Le lymphome de la peau est divisé en un processus primaire, quand une lésion commence directement à partir des boules du derme. De plus, les lésions cutanées secondaires résultent de la migration des lymphocytes des organes lymphoïdes (de la rate, de la moelle osseuse, des ganglions lymphatiques, du tube digestif, des voies respiratoires, etc.).

Les symptômes du lymphome cutané peuvent être les indicateurs suivants, selon la forme:

  • Vautour sur la peau de nature polymorphe - taches, plaques, nodules;
  • Démangeaisons modérées de la peau, qui augmentent avec la progression du processus;
  • La forme nodulaire est caractérisée par de petits nodules plats et la taille d'un grain;
  • La forme de Melkoozelkovaya diffère par sa manifestation externe et ressemble au cours du psoriasis - la peau se défait et les nodules se coalescent avec des plaques;
  • La forme de la plaque de grade 1 se manifeste sous la forme de plaques jaunes limitées, l’atrophie apparaît à l’arrière-plan et une hyperpigmentation se produit;
  • La forme érythrodermique se développe beaucoup plus longtemps que les autres et se manifeste par un rougissement de la peau, son gonflement, son infiltration, sa desquamation et sa sécheresse.

Lymphome périphérique. Les symptômes

Les lymphomes à cellules T provenant de leucocytes matures se présentent sous plusieurs formes et leur tableau clinique est basé sur le type et le stade du processus pathologique.

Un ganglion lymphatique élargi est caractéristique, tout d’abord ce sont les ganglions cervicaux, inguinaux et axillaires. L'augmentation est indolore et ne peut être supprimée en prenant des antibiotiques.

Le processus est accompagné de fièvre, faiblesse générale, fatigue, transpiration abondante, perte d'appétit et perte de poids.

Il peut également se manifester par un grossissement caractéristique de la rate ou du foie, tandis que le patient se plaint d'une sensation de satiété dans l'estomac, de difficultés respiratoires et de toux fréquentes.

Il est également possible qu'un lymphome de type périphérique asymptomatique se produise. Dans ce cas, le médecin ne peut suspecter un quelconque changement pathologique qu'après un examen complet de l'organisme complet du patient potentiel et la réalisation des tests appropriés.

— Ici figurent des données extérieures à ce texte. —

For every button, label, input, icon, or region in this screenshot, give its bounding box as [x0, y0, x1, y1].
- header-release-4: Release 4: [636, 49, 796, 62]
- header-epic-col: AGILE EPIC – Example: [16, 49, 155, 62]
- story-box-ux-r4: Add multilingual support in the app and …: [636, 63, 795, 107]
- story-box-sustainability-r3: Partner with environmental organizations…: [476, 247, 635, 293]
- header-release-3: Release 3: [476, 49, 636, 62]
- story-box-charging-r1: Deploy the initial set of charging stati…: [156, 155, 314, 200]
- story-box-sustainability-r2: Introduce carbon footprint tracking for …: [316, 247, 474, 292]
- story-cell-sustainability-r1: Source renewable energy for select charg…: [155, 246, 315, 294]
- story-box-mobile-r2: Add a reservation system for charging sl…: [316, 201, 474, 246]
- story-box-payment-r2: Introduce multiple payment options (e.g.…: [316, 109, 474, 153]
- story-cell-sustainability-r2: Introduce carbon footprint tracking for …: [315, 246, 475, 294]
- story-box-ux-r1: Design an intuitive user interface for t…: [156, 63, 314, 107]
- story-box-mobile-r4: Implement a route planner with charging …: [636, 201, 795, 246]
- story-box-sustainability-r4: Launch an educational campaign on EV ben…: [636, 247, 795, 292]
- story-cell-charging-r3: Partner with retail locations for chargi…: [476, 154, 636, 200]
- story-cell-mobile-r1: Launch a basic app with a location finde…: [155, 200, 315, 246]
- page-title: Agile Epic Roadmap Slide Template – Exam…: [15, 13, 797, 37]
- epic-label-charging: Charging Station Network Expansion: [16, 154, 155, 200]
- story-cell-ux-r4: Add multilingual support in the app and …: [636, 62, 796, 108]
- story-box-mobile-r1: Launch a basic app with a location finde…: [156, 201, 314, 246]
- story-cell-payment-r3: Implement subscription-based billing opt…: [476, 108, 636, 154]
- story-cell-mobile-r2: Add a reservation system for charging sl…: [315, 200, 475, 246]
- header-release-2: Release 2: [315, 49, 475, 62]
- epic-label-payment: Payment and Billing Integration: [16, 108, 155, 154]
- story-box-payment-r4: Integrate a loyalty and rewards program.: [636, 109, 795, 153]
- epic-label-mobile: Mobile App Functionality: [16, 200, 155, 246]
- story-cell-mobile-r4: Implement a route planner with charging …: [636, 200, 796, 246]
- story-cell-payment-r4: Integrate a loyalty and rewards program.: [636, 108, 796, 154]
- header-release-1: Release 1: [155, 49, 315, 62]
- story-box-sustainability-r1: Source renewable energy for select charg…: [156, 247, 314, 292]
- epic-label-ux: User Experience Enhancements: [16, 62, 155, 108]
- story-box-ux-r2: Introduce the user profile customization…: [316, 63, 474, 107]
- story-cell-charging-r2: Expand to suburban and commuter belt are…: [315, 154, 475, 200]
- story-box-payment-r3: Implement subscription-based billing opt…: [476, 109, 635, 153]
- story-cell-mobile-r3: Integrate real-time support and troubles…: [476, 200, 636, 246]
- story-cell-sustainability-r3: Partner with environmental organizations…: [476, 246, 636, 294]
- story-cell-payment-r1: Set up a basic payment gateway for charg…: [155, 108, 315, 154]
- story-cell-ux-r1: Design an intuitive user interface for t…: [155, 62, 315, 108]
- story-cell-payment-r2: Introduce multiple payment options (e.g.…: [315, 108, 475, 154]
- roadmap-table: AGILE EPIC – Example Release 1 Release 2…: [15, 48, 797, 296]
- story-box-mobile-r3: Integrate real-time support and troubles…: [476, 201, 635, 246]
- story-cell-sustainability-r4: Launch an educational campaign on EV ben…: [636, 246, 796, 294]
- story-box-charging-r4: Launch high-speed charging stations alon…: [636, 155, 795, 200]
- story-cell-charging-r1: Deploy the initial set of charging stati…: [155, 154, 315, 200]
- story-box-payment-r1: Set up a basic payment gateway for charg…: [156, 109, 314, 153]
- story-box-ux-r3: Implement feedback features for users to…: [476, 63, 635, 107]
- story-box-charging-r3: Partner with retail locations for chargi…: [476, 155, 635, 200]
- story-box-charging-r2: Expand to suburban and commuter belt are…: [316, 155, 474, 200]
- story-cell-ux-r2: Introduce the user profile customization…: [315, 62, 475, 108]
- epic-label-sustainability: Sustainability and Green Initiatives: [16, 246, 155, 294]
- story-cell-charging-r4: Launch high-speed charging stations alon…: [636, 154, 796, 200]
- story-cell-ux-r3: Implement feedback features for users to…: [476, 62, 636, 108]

Pronostic du lymphome à cellules T

Le pronostic T d'une lésion cellulaire dépend du stade auquel elle se trouve et de sa forme.

Les personnes âgées après 50 ans sont à risque. En général, le pronostic du traitement est favorable, il s’agit d’un type de cancer facile à traiter aux stades précoces. Le score de survie à cinq ans après un traitement adéquat est supérieur à 85% pour les personnes âgées et supérieur à 90% pour les enfants.

Dans le cas où il n'y a pas de récidive après le traitement du lymphome pendant 5 ans, on considère que la pathologie est complètement guérie et qu'il n'y a pas de risque pour la santé sous forme de modifications pathologiques des lymphocytes.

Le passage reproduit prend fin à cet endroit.